What Andrew (driver of Glasgow Kiss) does well is pivot the bot on the blade axis – in part a consequence of it being so heavy – such that it’s hard to just ‘get around the back of’ or execute similar strategies. He does this several times to leak away from Clocker’s grasp succesfully, leaving me to chase while he spins back up.
If you watch closely, you can see Clocker has some maneuverability issues right away. One of them is the bot’s right side having a tendency to stop and not reverse, which means I missed a few in-place turns. This occurred to me as strange – I mentally wrote it off to the smaller brushless motors in the drive cogging on start, but it definitely didn’t occur in test box driving. The heat of the match kept me moving, though, and I elected to try and drive around the problem, exercising the tactics I outlined in how2brushless at the bottom.
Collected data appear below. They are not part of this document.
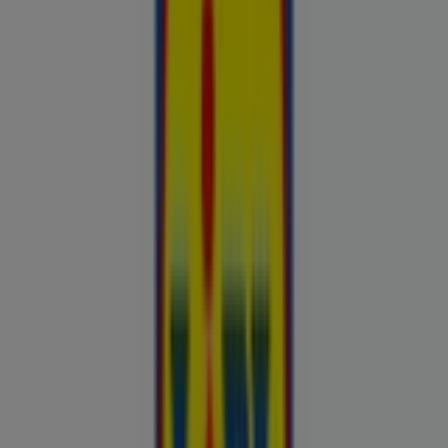
Esiletõstetud pakkumised
uluki liha
Kapellimänguaparaadid
veebikaamera
jäätis
LEGO
KLOTSID
telefonid
külmkapp
aiamööbel
mobiiltelefonid
Kliendilehed ja parimad pakkumised
linnas Räpina
Autoekspert
Automaailm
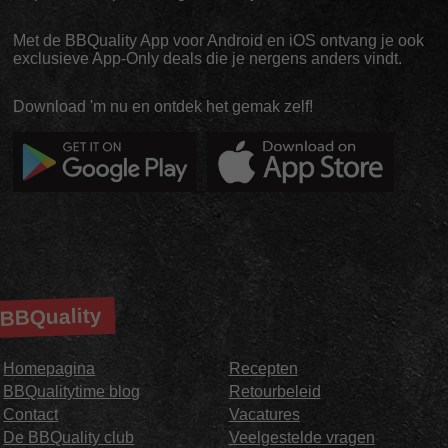
Met de BBQuality App voor Android en iOS ontvang je ook
exclusieve App-Only deals die je nergens anders vindt.
Download 'm nu en ontdek het gemak zelf!
BBQuality
Homepagina
Recepten
BBQualitytime blog
Retourbeleid
Contact
Vacatures
De BBQuality club
Veelgestelde vragen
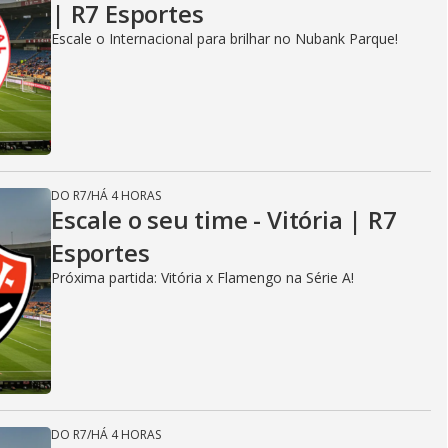
| R7 Esportes
Escale o Internacional para brilhar no Nubank Parque!
DO R7
/
HÁ 4 HORAS
Escale o seu time - Vitória | R7
Esportes
Próxima partida: Vitória x Flamengo na Série A!
DO R7
/
HÁ 4 HORAS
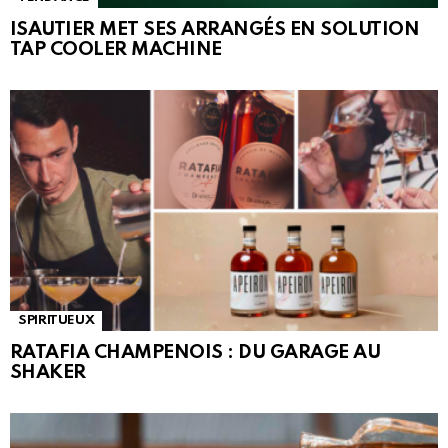
ISAUTIER MET SES ARRANGÉS EN SOLUTION
TAP COOLER MACHINE
SPIRITUEUX
RATAFIA CHAMPENOIS : DU GARAGE AU
SHAKER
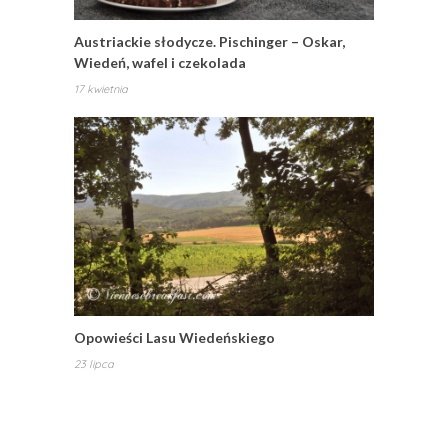
Austriackie słodycze. Pischinger – Oskar,
Wiedeń, wafel i czekolada
17 kwietnia
Opowieści Lasu Wiedeńskiego
23 lipca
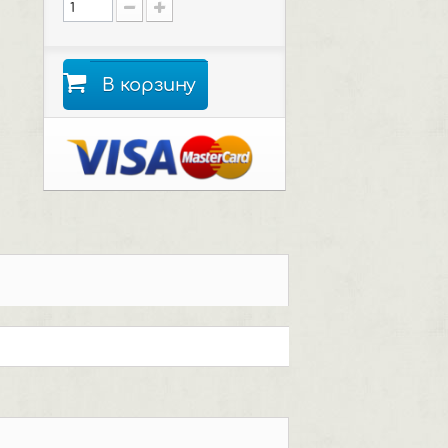
В корзину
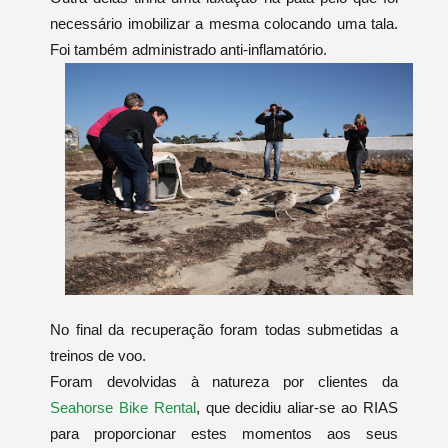
necessário imobilizar a mesma colocando uma tala.
Foi também administrado anti-inflamatório.
No final da recuperação foram todas submetidas a
treinos de voo.
Foram devolvidas à natureza por clientes da
Seahorse Bike Rental
, que decidiu aliar-se ao RIAS
para proporcionar estes momentos aos seus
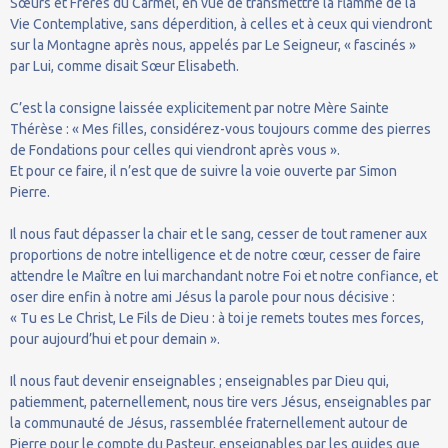
Sœurs et Frères du Carmel, en vue de transmettre la flamme de la
Vie Contemplative, sans déperdition, à celles et à ceux qui viendront
sur la Montagne après nous, appelés par Le Seigneur, « fascinés »
par Lui, comme disait Sœur Elisabeth.
C’est la consigne laissée explicitement par notre Mère Sainte
Thérèse : « Mes filles, considérez-vous toujours comme des pierres
de Fondations pour celles qui viendront après vous ».
Et pour ce faire, il n’est que de suivre la voie ouverte par Simon
Pierre.
Il nous faut dépasser la chair et le sang, cesser de tout ramener aux
proportions de notre intelligence et de notre cœur, cesser de faire
attendre le Maître en lui marchandant notre Foi et notre confiance, et
oser dire enfin à notre ami Jésus la parole pour nous décisive :
« Tu es Le Christ, Le Fils de Dieu : à toi je remets toutes mes forces,
pour aujourd’hui et pour demain ».
Il nous faut devenir enseignables ; enseignables par Dieu qui,
patiemment, paternellement, nous tire vers Jésus, enseignables par
la communauté de Jésus, rassemblée fraternellement autour de
Pierre pour le compte du Pasteur, enseignables par les guides que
So Clocker seemed to be in one piece still at the end. Time to appraise the damage:
Check out the gear carnage. This gear is made from 7075 aluminum. It’s a nice and rigid alloy, one of the strongest by tensile strength aluminums, but it’s really best used in bulk such as gearboxes or bearing blocks and the like, not in thin sections. The gear is fairly heavily webbed out for weight, so it cracked through readily instead of bending. A 6061 gear would have bent and I would have had a chance to sledgehammer it back to something resembling flat.
Glasgow Kiss machined off most of this corner here when I was turned around. I’ve thought about making plastic corner hoopy-jiggles before, but haven’t been compelled to yet. As a part of a comprehensive horizontal weapon defense strategy, it might be worthwhile to do for Clocker using some 1/4″ UHMW or a thinner spring steel.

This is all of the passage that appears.